What as I recall is a 400-series-numbered old look GMC bus still wearing
JTC colors was in a scrapyard along the route out of Johnstown which *was*
route 53 before the revisionists removed that designation back to just shy
of South Fork. And in 1989 Harold Jenkins (at the time the GM of CCTA) let
me go out to the barn and take a look at another JTC bus they still had,
serviceable for parades and such.
Not a streetcar or a trolleybus, but the only vehicles outside what's at
PTM and RTY that I've seen of Johnstown.
For what it's worth earlier today some work was going on on the Maple
Avenue bridge (which had paving work done not long ago; this looked to be
repainting), and the short bridge across the Little Conemaugh to get into
Woodvale from downtown was also being replaced (the old concrete span was
totally gone and traffic was using a temporary span)

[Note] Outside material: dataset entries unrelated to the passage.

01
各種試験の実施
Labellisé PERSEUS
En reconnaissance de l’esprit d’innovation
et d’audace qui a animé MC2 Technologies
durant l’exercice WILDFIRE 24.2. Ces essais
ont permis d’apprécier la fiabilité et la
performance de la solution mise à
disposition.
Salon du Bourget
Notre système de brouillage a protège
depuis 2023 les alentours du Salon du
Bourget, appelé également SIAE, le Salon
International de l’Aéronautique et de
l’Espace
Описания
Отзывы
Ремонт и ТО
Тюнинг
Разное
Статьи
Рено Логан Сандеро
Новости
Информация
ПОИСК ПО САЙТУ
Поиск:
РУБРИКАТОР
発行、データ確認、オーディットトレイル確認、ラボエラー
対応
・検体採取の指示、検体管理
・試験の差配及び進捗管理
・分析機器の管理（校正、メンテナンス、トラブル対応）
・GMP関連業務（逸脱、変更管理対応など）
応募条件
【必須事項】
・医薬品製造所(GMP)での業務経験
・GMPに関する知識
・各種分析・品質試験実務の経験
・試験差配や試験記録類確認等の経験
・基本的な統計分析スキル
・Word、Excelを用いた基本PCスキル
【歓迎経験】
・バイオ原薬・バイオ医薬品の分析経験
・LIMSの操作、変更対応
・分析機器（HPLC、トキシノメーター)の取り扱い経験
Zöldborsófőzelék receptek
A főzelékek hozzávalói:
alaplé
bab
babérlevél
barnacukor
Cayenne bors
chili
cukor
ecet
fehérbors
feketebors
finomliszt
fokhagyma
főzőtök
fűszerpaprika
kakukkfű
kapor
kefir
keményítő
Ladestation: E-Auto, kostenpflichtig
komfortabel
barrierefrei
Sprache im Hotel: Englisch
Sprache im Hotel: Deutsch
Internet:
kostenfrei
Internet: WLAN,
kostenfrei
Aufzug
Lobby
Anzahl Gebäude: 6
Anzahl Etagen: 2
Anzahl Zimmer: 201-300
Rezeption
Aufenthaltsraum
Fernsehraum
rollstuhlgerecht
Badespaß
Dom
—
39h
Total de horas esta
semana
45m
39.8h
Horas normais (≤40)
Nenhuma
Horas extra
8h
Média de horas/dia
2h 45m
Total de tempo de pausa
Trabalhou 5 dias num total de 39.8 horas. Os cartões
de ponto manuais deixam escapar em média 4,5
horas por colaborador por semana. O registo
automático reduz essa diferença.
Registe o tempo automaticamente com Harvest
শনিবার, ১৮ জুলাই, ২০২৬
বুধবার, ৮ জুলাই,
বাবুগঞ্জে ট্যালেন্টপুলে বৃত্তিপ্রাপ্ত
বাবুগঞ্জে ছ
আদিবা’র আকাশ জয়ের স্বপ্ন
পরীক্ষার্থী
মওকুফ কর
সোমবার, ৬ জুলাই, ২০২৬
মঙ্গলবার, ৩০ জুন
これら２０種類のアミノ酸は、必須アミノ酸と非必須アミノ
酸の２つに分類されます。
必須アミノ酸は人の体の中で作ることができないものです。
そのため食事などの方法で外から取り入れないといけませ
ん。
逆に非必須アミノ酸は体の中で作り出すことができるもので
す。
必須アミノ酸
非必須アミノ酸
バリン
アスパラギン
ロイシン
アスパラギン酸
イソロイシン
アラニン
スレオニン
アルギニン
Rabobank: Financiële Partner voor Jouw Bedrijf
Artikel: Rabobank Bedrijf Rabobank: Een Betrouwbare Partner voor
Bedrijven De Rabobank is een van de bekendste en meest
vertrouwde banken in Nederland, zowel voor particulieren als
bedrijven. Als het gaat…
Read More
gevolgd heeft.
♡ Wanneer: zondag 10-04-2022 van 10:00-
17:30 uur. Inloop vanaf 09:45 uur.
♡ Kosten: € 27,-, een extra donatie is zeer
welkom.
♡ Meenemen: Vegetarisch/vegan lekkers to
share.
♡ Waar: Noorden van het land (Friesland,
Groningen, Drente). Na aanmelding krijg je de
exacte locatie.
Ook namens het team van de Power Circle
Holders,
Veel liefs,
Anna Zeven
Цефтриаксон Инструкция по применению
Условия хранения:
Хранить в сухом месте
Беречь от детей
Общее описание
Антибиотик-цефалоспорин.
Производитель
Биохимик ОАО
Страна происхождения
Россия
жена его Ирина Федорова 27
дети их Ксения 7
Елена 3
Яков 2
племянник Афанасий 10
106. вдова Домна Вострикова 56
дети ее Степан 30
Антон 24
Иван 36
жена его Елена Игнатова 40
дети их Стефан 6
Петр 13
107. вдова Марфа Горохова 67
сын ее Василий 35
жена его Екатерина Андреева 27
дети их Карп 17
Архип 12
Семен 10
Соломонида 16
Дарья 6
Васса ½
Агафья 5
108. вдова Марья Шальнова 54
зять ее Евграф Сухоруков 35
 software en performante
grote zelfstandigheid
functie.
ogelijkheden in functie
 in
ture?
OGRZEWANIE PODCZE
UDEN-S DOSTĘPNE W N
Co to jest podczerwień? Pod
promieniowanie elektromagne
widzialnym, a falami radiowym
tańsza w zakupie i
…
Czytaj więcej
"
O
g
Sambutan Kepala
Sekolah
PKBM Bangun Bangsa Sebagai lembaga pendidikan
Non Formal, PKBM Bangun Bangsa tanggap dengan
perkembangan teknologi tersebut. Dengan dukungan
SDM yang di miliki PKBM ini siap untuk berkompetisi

When I was making the turn into Franklin Boro the pavement was so worn
that I could see bricks in what appeared to be a radial pattern, but... it
looked like where the track was had a just-wider-than-track-width section
of concrete.
I headed north, and decided randomly to head back down to the river at the
village of "Echo", and realized at the bottom that I was presumably on the
Southern Cambria right of way.
On the way into Johnstown I had gone through Jerome, and as you head
inbound what I assume is a pretty obvious trace of the Johnstown and
Somerset is visible (as I thought I remembered) parallel to the road.
I was pressed for time, and indeed I barely got back to Somerset in time
for dinner with my wife's cousin and her husband. Maybe I'll have some
time to go poke around the J&S and the Southern Cambria lines over the
winter. Maybe I'll even take useful maps with me.